Algorithmic Efficiency: Implements a lazy greedy strategy that significantly reduces computational overhead compared to clustering baselines, enabling real-time processing of long videos.
Versatility: A plug-and-play solution that requires no retraining, works with diverse backbone models (Qwen2.5-VL, InternVL3, LLaVA), and handles arbitrary video lengths.
Comprehensive Evaluation: Extensive benchmarking across four major datasets (Video-MME, MLVU, LongVideoBench, EgoSchema) demonstrating superior performance over state-of-the-art methods.

4. Experimental Results

The authors evaluated FLoC against 9 baselines (including LongVU, DyCoke, TS-LLaVA, DivPrune, and various clustering methods) on multiple benchmarks.

Accuracy Performance:
- FLoC consistently outperformed all baselines across different compression ratios (1/8, 1/16, 1/32) and models (Qwen2.5-VL, InternVL3).
- Example: On Video-MME with Qwen2.5-VL-7B at a 1/8 compression ratio, FLoC achieved 63.33% accuracy, surpassing the next best method (LongVU at 62.19%) and significantly outperforming random sampling (60.30%).
- Long-Context Capability: When processing up to 7,200 frames (compressed to optimal token length), FLoC improved accuracy by 1.21 points (7B model) and 2.44 points (32B model) compared to standard frame-limited processing.
Fine-Grained Tasks: FLoC showed particular strength in "Needle-in-a-Haystack" tasks (e.g., Needle QA, Ego Reasoning) on the MLVU benchmark, where it retained critical sparse details that other methods discarded.
Efficiency:
- Speed: FLoC achieved the lowest compression time among all methods. Clustering-based methods (K-Means, Spectral) were up to 10x slower.
- Scalability: As the block length ( $T$ ) increased, FLoC's runtime remained negligible compared to the quadratic/cubic growth of clustering methods.
Qualitative Analysis: t-SNE visualizations confirmed that FLoC selects tokens that are evenly distributed across the feature space, covering both major clusters and sparse, critical regions (e.g., specific objects like hats or sunglasses) that K-Means often misses.

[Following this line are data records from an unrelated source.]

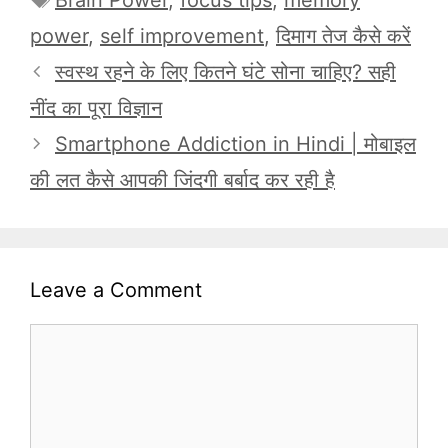
Brain Power
,
focus tips
,
memory
power
,
self improvement
,
दिमाग तेज कैसे करें
स्वस्थ रहने के लिए कितने घंटे सोना चाहिए? सही
नींद का पूरा विज्ञान
Smartphone Addiction in Hindi | मोबाइल
की लत कैसे आपकी जिंदगी बर्बाद कर रही है
Leave a Comment
Comment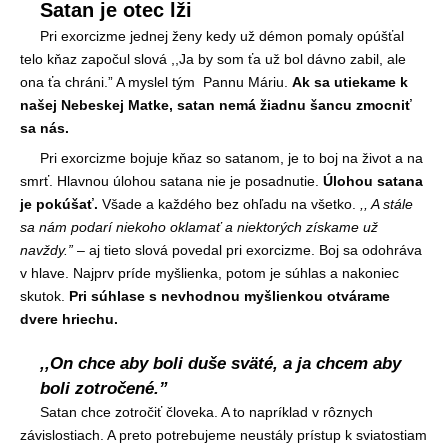
Satan je otec lži
Pri exorcizme jednej ženy kedy už démon pomaly opúšťal
telo kňaz započul slová ,,Ja by som ťa už bol dávno zabil, ale
ona ťa chráni.” A myslel tým Pannu Máriu.
Ak sa utiekame k
našej Nebeskej Matke, satan nemá žiadnu šancu zmocniť
sa nás.
Pri exorcizme bojuje kňaz so satanom, je to boj na život a na
smrť. Hlavnou úlohou satana nie je posadnutie.
Úlohou satana
je pokúšať.
Všade a každého bez ohľadu na všetko.
,, A stále
sa nám podarí niekoho oklamať a niektorých získame už
navždy.”
– aj tieto slová povedal pri exorcizme. Boj sa odohráva
v hlave. Najprv príde myšlienka, potom je súhlas a nakoniec
skutok.
Pri súhlase s nevhodnou myšlienkou otvárame
dvere hriechu.
,,On chce aby boli duše sväté, a ja chcem aby
boli zotročené.”
Satan chce zotročiť človeka. A to napríklad v rôznych
závislostiach. A preto potrebujeme neustály prístup k sviatostiam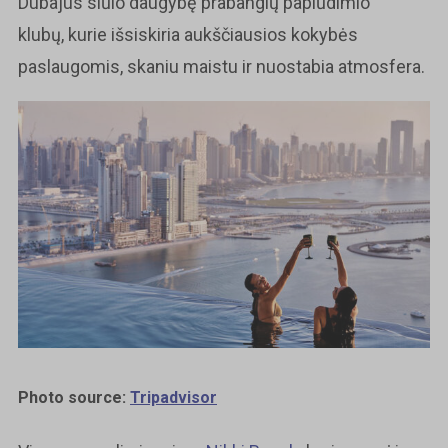
Dubajus siūlo daugybę prabangių paplūdimio
klubų, kurie išsiskiria aukščiausios kokybės
paslaugomis, skaniu maistu ir nuostabia atmosfera.
Photo source:
Tripadvisor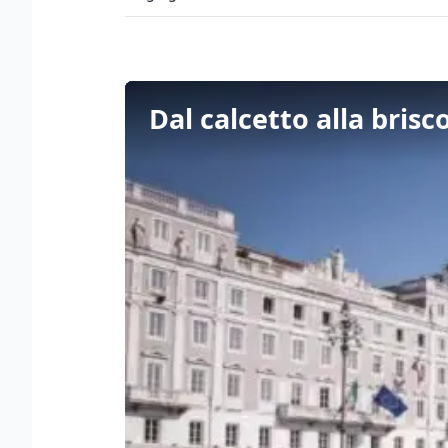
Dal calcetto alla brisc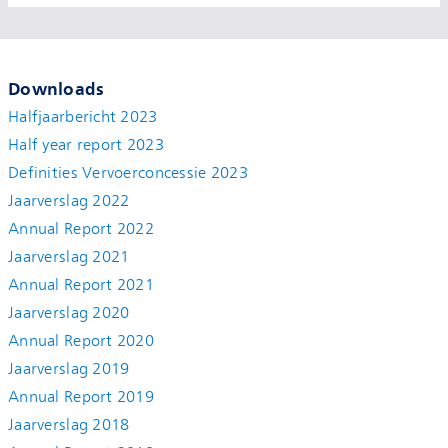
Downloads
Halfjaarbericht 2023
Half year report 2023
Definities Vervoerconcessie 2023
Jaarverslag 2022
Annual Report 2022
Jaarverslag 2021
Annual Report 2021
Jaarverslag 2020
Annual Report 2020
Jaarverslag 2019
Annual Report 2019
Jaarverslag 2018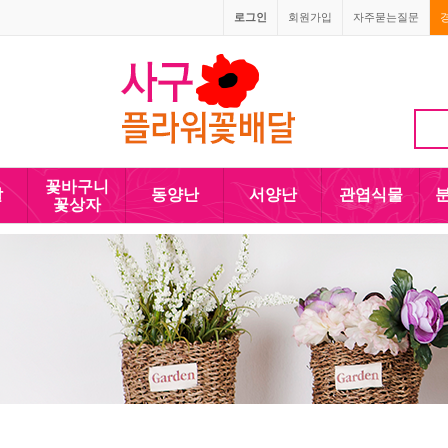
로그인
회원가입
자주묻는질문
010-5110-4090
꽃바구니
발
동양난
서양난
관엽식물
꽃상자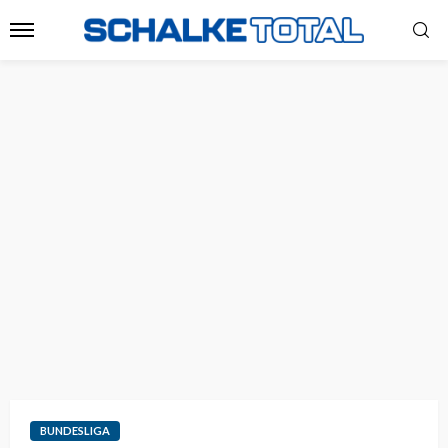
BUNDESLIGA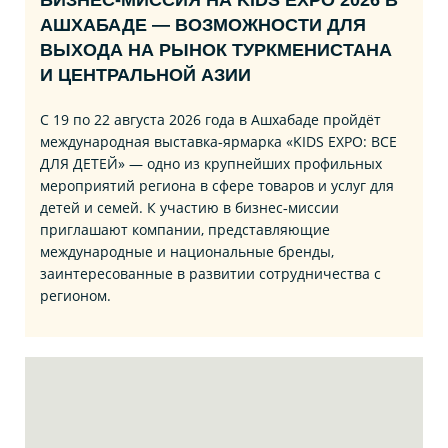
БИЗНЕС‑МИССИЯ НА KIDS EXPO 2026 В
АШХАБАДЕ — ВОЗМОЖНОСТИ ДЛЯ
ВЫХОДА НА РЫНОК ТУРКМЕНИСТАНА
И ЦЕНТРАЛЬНОЙ АЗИИ
С 19 по 22 августа 2026 года в Ашхабаде пройдёт
международная выставка‑ярмарка «KIDS EXPO: ВСЕ
ДЛЯ ДЕТЕЙ» — одно из крупнейших профильных
мероприятий региона в сфере товаров и услуг для
детей и семей. К участию в бизнес‑миссии
приглашают компании, представляющие
международные и национальные бренды,
заинтересованные в развитии сотрудничества с
регионом.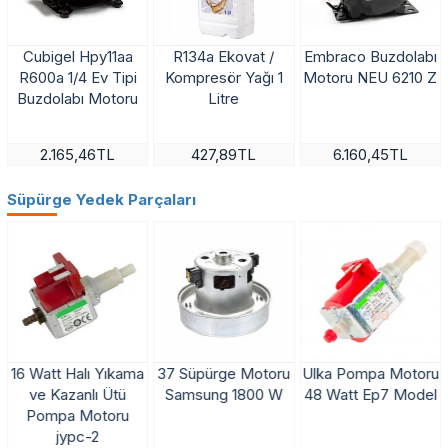
Cubigel Hpy11aa
R134a Ekovat /
Embraco Buzdolabı
R600a 1/4 Ev Tipi
Kompresör Yağı 1
Motoru NEU 6210 Z
Buzdolabı Motoru
Litre
2.165,46TL
427,89TL
6.160,45TL
Süpürge Yedek Parçaları
e
16 Watt Halı Yıkama
37 Süpürge Motoru
Ulka Pompa Motoru
ve Kazanlı Ütü
Samsung 1800 W
48 Watt Ep7 Model
Pompa Motoru
jypc-2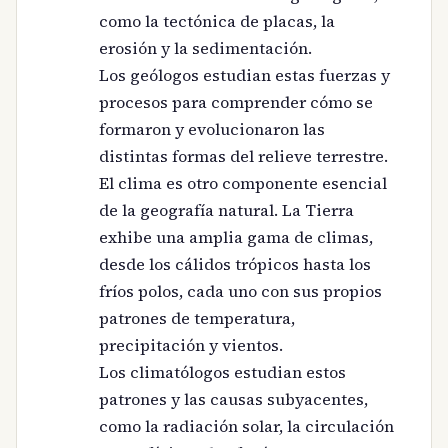
como la tectónica de placas, la
erosión y la sedimentación.
Los geólogos estudian estas fuerzas y
procesos para comprender cómo se
formaron y evolucionaron las
distintas formas del relieve terrestre.
El clima es otro componente esencial
de la geografía natural. La Tierra
exhibe una amplia gama de climas,
desde los cálidos trópicos hasta los
fríos polos, cada uno con sus propios
patrones de temperatura,
precipitación y vientos.
Los climatólogos estudian estos
patrones y las causas subyacentes,
como la radiación solar, la circulación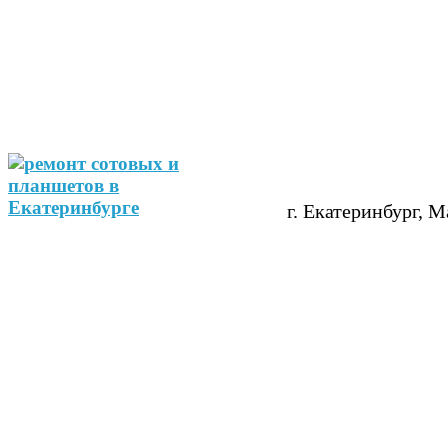
г. Екатеринбург, М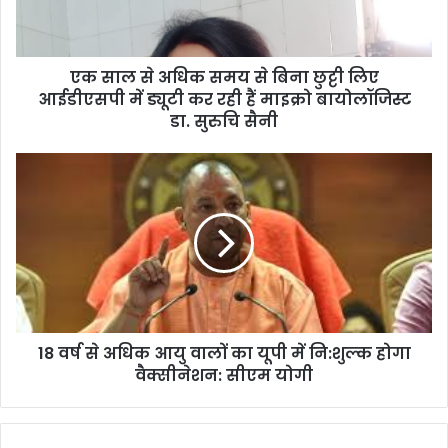
एक साल से अधिक समय से बिना छुट्टी लिए
आईडीएसपी में ड्यूटी कर रही हैं माइक्रो बायोलॉजिस्ट
डा. सुरुचि सैनी
18 वर्ष से अधिक आयु वालों का यूपी में नि:शुल्क होगा
वैक्सीनेशन: सीएम योगी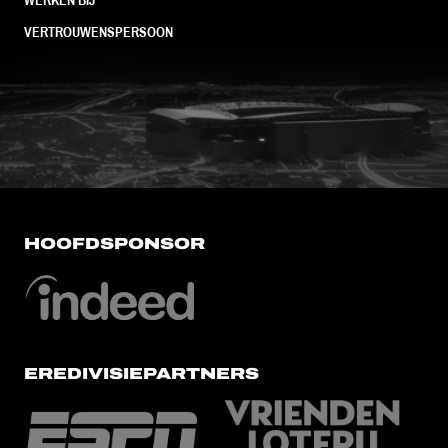
VERTROUWENSPERSOON
FC Utrecht<br>vanuit<br>het har
HOOFDSPONSOR
EREDIVISIEPARTNERS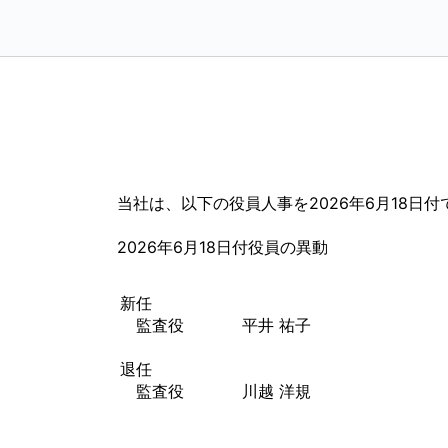
当社は、以下の役員人事を2026年6月18日
2026年6月18日付役員の異動
新任
監査役
平井 祐子
退任
監査役
川越 洋規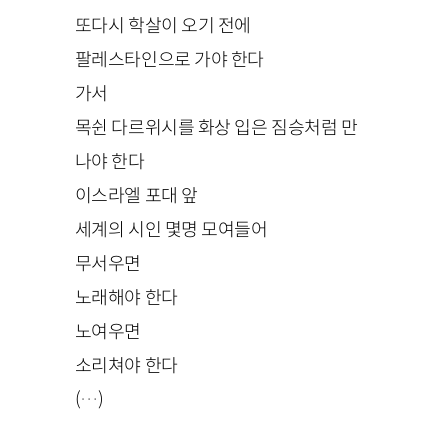
또다시 학살이 오기 전에
팔레스타인으로 가야 한다
가서
목쉰 다르위시를 화상 입은 짐승처럼 만
나야 한다
이스라엘 포대 앞
세계의 시인 몇명 모여들어
무서우면
노래해야 한다
노여우면
소리쳐야 한다
(…)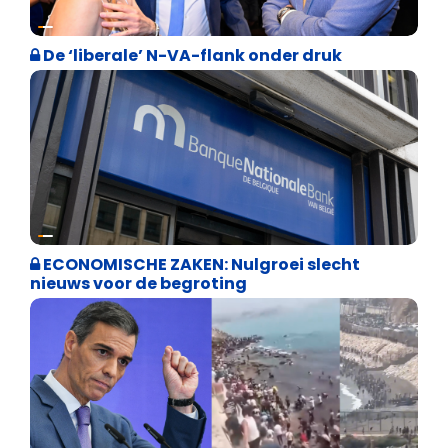
Binnenland politiek
De ‘liberale’ N-VA-flank onder druk
Binnenland politiek
ECONOMISCHE ZAKEN: Nulgroei slecht
nieuws voor de begroting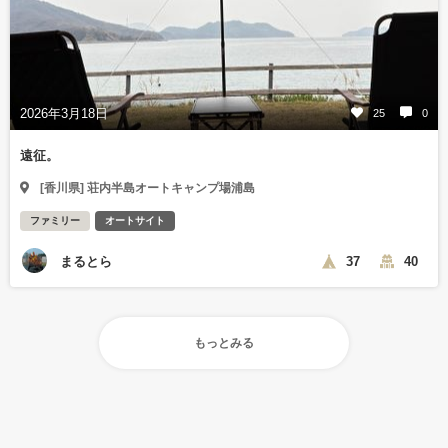
2026年3月18日
25
0
遠征。
[香川県] 荘内半島オートキャンプ場浦島
ファミリー
オートサイト
まるとら
37
40
もっとみる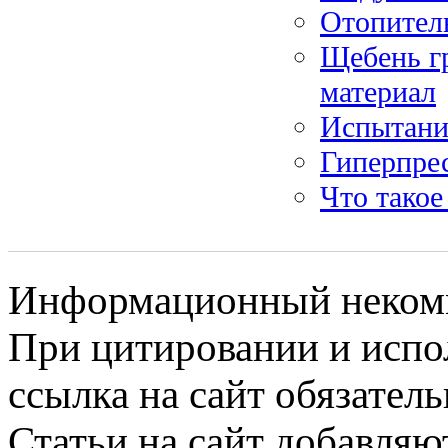
Отопител
Щебень г
материал
Испытание
Гиперпре
Что такое
Информационный некомме
При цитировании и испо
ссылка на сайт обязатель
Статьи на сайт добавляю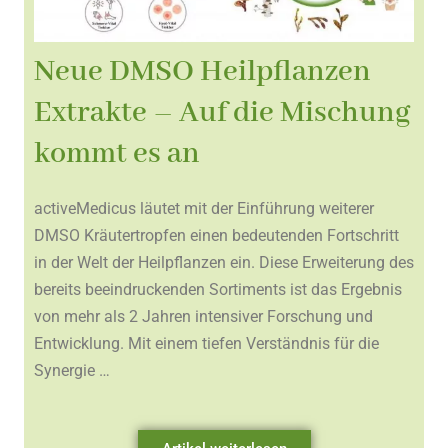
Neue DMSO Heilpflanzen
Extrakte – Auf die Mischung
kommt es an
activeMedicus läutet mit der Einführung weiterer
DMSO Kräutertropfen einen bedeutenden Fortschritt
in der Welt der Heilpflanzen ein. Diese Erweiterung des
bereits beeindruckenden Sortiments ist das Ergebnis
von mehr als 2 Jahren intensiver Forschung und
Entwicklung. Mit einem tiefen Verständnis für die
Synergie …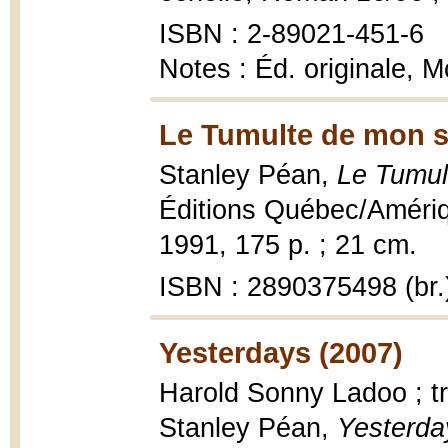
ISBN : 2-89021-451-6
Notes : Éd. originale, 
Le Tumulte de mon s
Stanley Péan,
Le Tumul
Éditions Québec/Amériqu
1991, 175 p. ; 21 cm.
ISBN : 2890375498 (br.
Yesterdays (2007)
Harold Sonny Ladoo ; tra
Stanley Péan,
Yesterda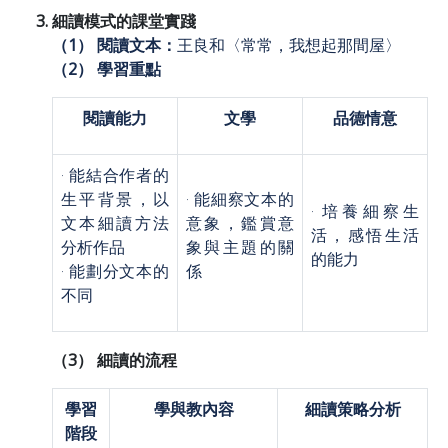
細讀模式的課堂實踐
（1） 閱讀文本：
王良和〈常常，我想起那間屋〉
（2） 學習重點
閱讀能力
文學
品德情意
· 能結合作者的
生平背景，以
· 能細察文本的
· 培養細察生
文本細讀方法
意象，鑑賞意
活，感悟生活
分析作品
象與主題的關
的能力
· 能劃分文本的
係
不同
（3） 細讀的流程
學習
學與教內容
細讀策略分析
階段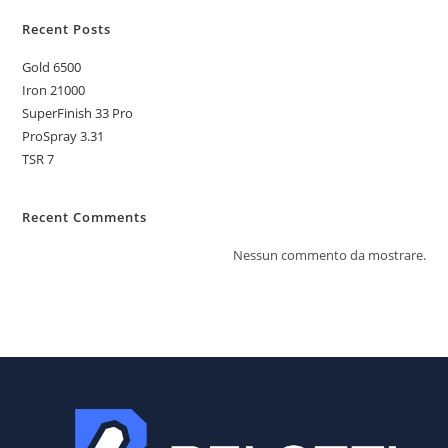
Recent Posts
Gold 6500
Iron 21000
SuperFinish 33 Pro
ProSpray 3.31
TSR 7
Recent Comments
Nessun commento da mostrare.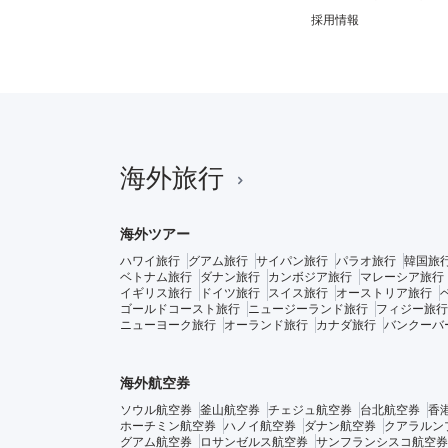
採用情報
海外旅行
海外ツアー
ハワイ旅行
グアム旅行
サイパン旅行
パラオ旅行
韓国旅
ベトナム旅行
ダナン旅行
カンボジア旅行
マレーシア旅行
イギリス旅行
ドイツ旅行
スイス旅行
オーストリア旅行
ゴールドコースト旅行
ニュージーランド旅行
フィジー旅行
ニューヨーク旅行
オーランド旅行
カナダ旅行
バンクーバ
海外航空券
ソウル航空券
釜山航空券
チェジュ航空券
台北航空券
香
ホーチミン航空券
ハノイ航空券
ダナン航空券
クアラルン
グアム航空券
ロサンゼルス航空券
サンフランシスコ航空券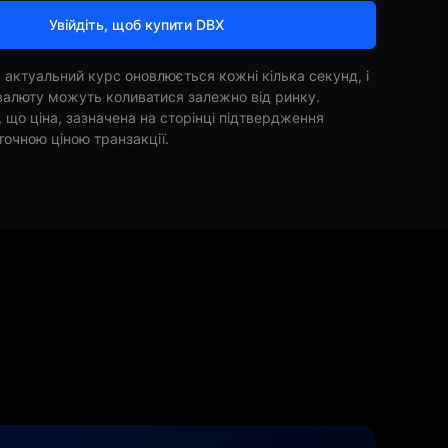
Увійдіть, щоб купити DBX
 актуальний курс оновлюється кожні кілька секунд, і
овалюту можуть коливатися залежно від ринку.
, що ціна, зазначена на сторінці підтвердження
точною ціною транзакції.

5. Significance and Impact

Bridging the Gap: FLoC effectively bridges the gap between the massive token requirements of long videos and the limited context windows of current LLMs, enabling human-level performance on extended sequences.
Real-World Applicability: Its training-free, low-latency nature makes it ideal for resource-constrained edge devices (smart glasses, mobile robots) and surveillance systems where real-time analysis is critical.
Paradigm Shift: Moves the field away from query-dependent or heavy retraining approaches toward principled, submodular optimization that guarantees diversity and coverage without computational bloat.

In conclusion, FLoC presents a robust, efficient, and theoretically grounded solution to the visual token bottleneck, setting a new standard for long video understanding in Large Multimodal Models.